Microsoft Word (DOCX)
Microsoft Word documents are the most common documents that get translated. In this window, you can control how memoQ imports Microsoft Office Word 2007and newer (*.docx or *.dotx) documents.
This window is for documents from Word 2007 or higher: Use it to import .docx or *.dotx files.
How to get here
- Start importing a document from Word 2007 or higher (a .docxfile).
- In the Document import options window, select the Word documents, and click Change filter and configuration.
- The Document import settings window appears. From the Filter drop-down list, choose Microsoft Word filter.
What can you do?
Click Import markup as inline tags.

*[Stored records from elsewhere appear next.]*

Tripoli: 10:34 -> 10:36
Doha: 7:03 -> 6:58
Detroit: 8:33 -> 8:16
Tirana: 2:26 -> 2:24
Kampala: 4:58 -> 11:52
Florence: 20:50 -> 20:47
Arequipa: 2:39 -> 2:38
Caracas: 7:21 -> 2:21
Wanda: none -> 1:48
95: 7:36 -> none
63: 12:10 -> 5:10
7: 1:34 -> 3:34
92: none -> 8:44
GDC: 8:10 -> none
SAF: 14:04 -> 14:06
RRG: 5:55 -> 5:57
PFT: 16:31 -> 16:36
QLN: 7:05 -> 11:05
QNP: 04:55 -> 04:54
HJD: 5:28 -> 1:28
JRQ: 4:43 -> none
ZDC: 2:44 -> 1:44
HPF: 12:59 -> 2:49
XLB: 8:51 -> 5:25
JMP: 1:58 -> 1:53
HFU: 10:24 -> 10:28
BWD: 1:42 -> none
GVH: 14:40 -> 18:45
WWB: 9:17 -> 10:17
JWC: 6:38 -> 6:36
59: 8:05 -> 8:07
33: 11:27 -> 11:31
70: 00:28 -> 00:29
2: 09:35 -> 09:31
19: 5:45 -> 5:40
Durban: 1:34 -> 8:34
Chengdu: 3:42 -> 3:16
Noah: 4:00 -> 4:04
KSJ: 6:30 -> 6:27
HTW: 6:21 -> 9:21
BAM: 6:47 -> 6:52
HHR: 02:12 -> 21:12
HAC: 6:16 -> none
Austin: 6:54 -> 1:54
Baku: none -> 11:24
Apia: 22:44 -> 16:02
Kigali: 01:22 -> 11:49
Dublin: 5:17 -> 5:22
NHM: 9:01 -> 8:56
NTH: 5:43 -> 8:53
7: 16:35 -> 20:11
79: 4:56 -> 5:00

The other option is to import all formatting markup as legacy memoQ {tags}, which is not recommended.
Under Content to import, you can import or ignore certain parts of the document. Here are the options you have:
- Import hidden text: Normally, memoQ doesn't import hidden text. Check this check box to import it.
- Import TOC: Normally, memoQ doesn't import the table of contents. The table of contents in Word is a field that is generated automatically. Normally, it's not translated. Check this check box if you still want to import it.
- Import index: Normally, memoQ doesn't import the index. The index in Word is a field that is generated automatically. Normally, it's not translated. Check this check box if you still want to import it.
- Import index entries: Normally, memoQ imports the index entries. Index entries are fields in the middle of the text that mark words or expressions that get in the index. An index entry can specify a different expression that will appear in the index instead of the actual expression in the text. If you don't want to translate these: Clear this check box.
memoQ can exclude text that is formatted in a specific style. For example, a technical document may include program code that mustn't be translated. The program code is formatted in a different style. You list that style here, so that memoQ doesn't import those parts. Thus they can't be corrupted during translation.
You specify the styles by name. memoQ doesn't read the names of styles from the document, so you need to make a precise guess at the style name. Before you add a style name to the list, open the document in Word, and double-check the styles.
There are two types of excluded parts:
- Internal: This is text formatted in a character style. It usually marks an expression inside a segment that is formatted differently. Example: A reference to a part of program code in a sentence. When memoQ excludes text in an internal style, that part is replaced with an inline tag.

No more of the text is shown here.